TASK GOAL: A single figure is wanted: the count of lines below containing the string "มการใช".

THE DATA:
-------------------------
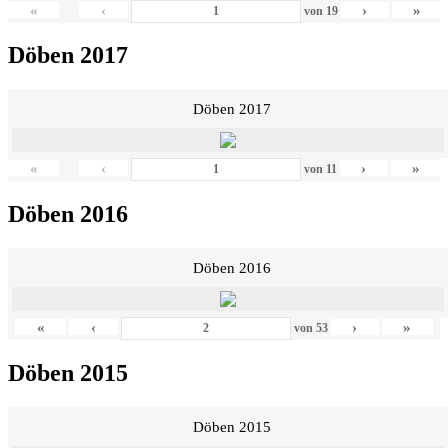
«
‹
›
»
von
19
Döben 2017
Döben 2017
«
‹
›
»
von
11
Döben 2016
Döben 2016
«
‹
›
»
von
53
Döben 2015
Döben 2015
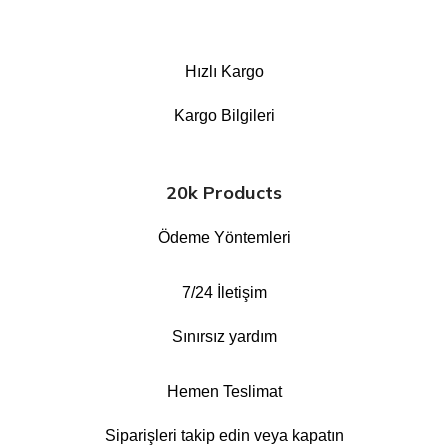
Hızlı Kargo
Kargo Bilgileri
20k Products
Ödeme Yöntemleri
7/24 İletişim
Sınırsız yardım
Hemen Teslimat
Siparişleri takip edin veya kapatın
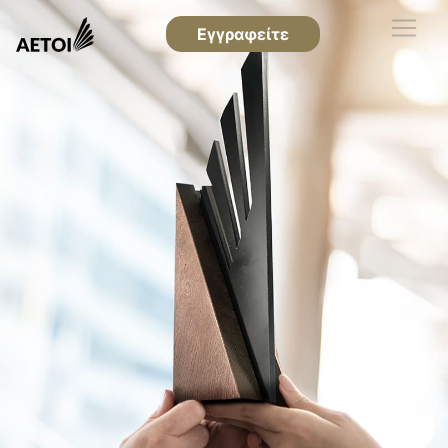
Εγγραφείτε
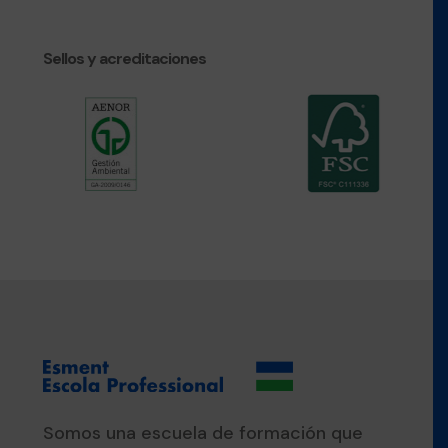
Sellos y acreditaciones
Somos una escuela de formación que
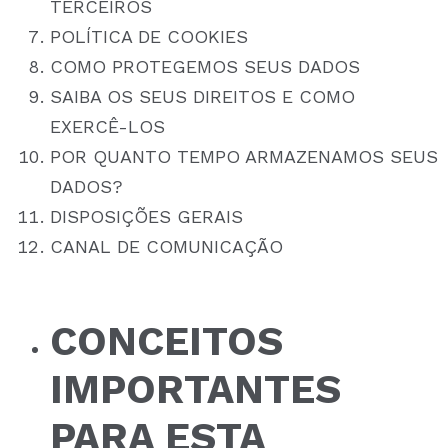
TERCEIROS
POLÍTICA DE COOKIES
COMO PROTEGEMOS SEUS DADOS
SAIBA OS SEUS DIREITOS E COMO
EXERCÊ-LOS
POR QUANTO TEMPO ARMAZENAMOS SEUS
DADOS?
DISPOSIÇÕES GERAIS
CANAL DE COMUNICAÇÃO
CONCEITOS
IMPORTANTES
PARA ESTA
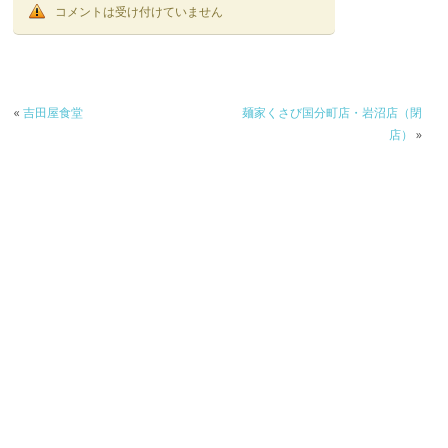
コメントは受け付けていません
«
吉田屋食堂
麺家くさび国分町店・岩沼店（閉
店）
»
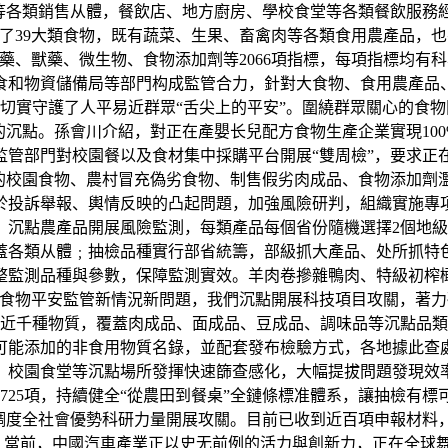
場等各類銷售从體，餐飲店、地方廚房、學校食堂等各類餐飲服務
了39大類食物，既有蔬菜、生果、畜禽肉等各類食用農產品，
藥、獸藥、微生物、食物添加劑等2066項指標，每項指標均有
食和物資儲備局等部門构成監管合力，針對大食物、食用農產品
切實守護了人平易近群眾“舌尖上的平安”。圍繞群眾關心的食
的沉點。孫會川介紹，對正在產嬰长兒配方食物生產企業實現100
監管部門對校園餐以及食材集中採購平台開展“雙周檢”，要求正
治的校園食物、農村冒充偽劣食物、制售假劣肉成品、食物添加劑
於投訴舉報、輿情反映的凸起問題，加強風險研判，組織實施專
沉點農產品開展風險監測，每類產品每個省份隨機選擇2個地級
蓋各類从體﹔抽檢品種實行部省統籌，部級抓大產品、处所抓特
整監測品種與參數，保障監測實效。羊肉卷摻雜鴨肉、特級初榨
對食物平安監管新情況新問題，我們沉點開展科技項目攻關，著
測近千種物質，覆蓋肉成品、面成品、豆成品、調味品等沉點品
可能添加的非食用物質名錄，並配套發布檢驗方式，各地據此查
場、校園食堂等沉點場所發揮快速篩查感化，大幅提拔問題發現效
725項，持續健全“從農田到餐桌”全鏈條標准體系，讓抽檢有
，調度全社會優勢科研力量開展攻關。目前已收到近百項申報材料
陽）當前，中國汽車產業正以史无前例的活力與創新力，正在全球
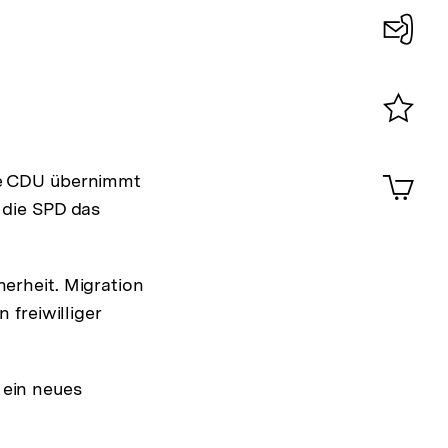
Konta
0
Merklist
ansehen
0
Artik
Die CDU übernimmt
im
 die SPD das
Shop-
Warenko
ansehen
erheit. Migration
 freiwilliger
 ein neues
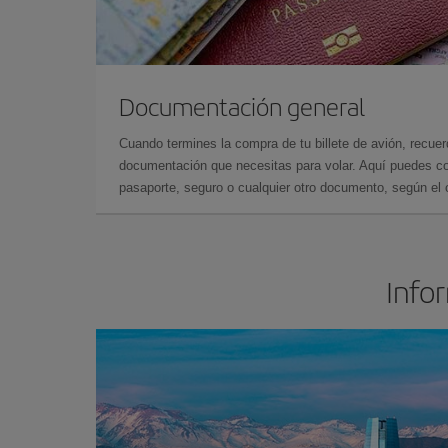
Documentación general
Cuando termines la compra de tu billete de avión, recuer
documentación que necesitas para volar. Aquí puedes con
pasaporte, seguro o cualquier otro documento, según el o
Infor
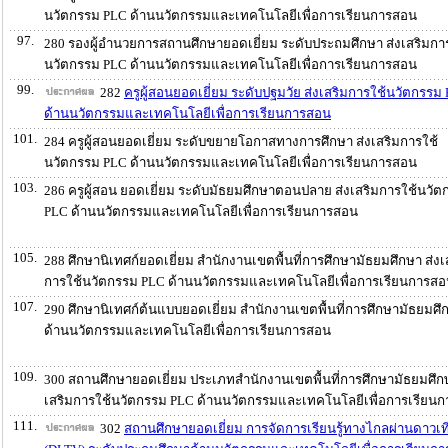
นวัตกรรม PLC ด้านนวัตกรรมและเทคโนโลยีเพื่อการเรียนการสอน
97.
280 รองผู้อำนวยการสถานศึกษายอดเยี่ยม ระดับประถมศึกษา ส่งเสริมกา
นวัตกรรม PLC ด้านนวัตกรรมและเทคโนโลยีเพื่อการเรียนการสอน
99.
282
ครูผู้สอนยอดเยี่ยม ระดับปฐมวัย ส่งเสริมการใช้นวัตกรรม
ด้านนวัตกรรมและเทคโนโลยีเพื่อการเรียนการสอน
101.
284 ครูผู้สอนยอดเยี่ยม ระดับขยายโอกาสทางการศึกษา ส่งเสริมการใช้
นวัตกรรม PLC ด้านนวัตกรรมและเทคโนโลยีเพื่อการเรียนการสอน
103.
286 ครูผู้สอน ยอดเยี่ยม ระดับมัธยมศึกษาตอนปลาย ส่งเสริมการใช้นวั
PLC ด้านนวัตกรรมและเทคโนโลยีเพื่อการเรียนการสอน
105.
288 ศึกษานิเทศก์ยอดเยี่ยม สำนักงานเขตพื้นที่การศึกษามัธยมศึกษา ส่งเ
การใช้นวัตกรรม PLC ด้านนวัตกรรมและเทคโนโลยีเพื่อการเรียนการส
107.
290 ศึกษานิเทศก์ต้นแบบยอดเยี่ยม สำนักงานเขตพื้นที่การศึกษามัธยมศึ
ด้านนวัตกรรมและเทคโนโลยีเพื่อการเรียนการสอน
109.
300 สถานศึกษายอดเยี่ยม ประเภทสำนักงานเขตพื้นที่การศึกษามัธยมศึกษ
เสริมการใช้นวัตกรรม PLC ด้านนวัตกรรมและเทคโนโลยีเพื่อการเรียน
111.
302
สถานศึกษายอดเยี่ยม การจัดการเรียนรู้ทางไกลผ่านดาวเท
-------------------------
WRITTEN ANSWER: 4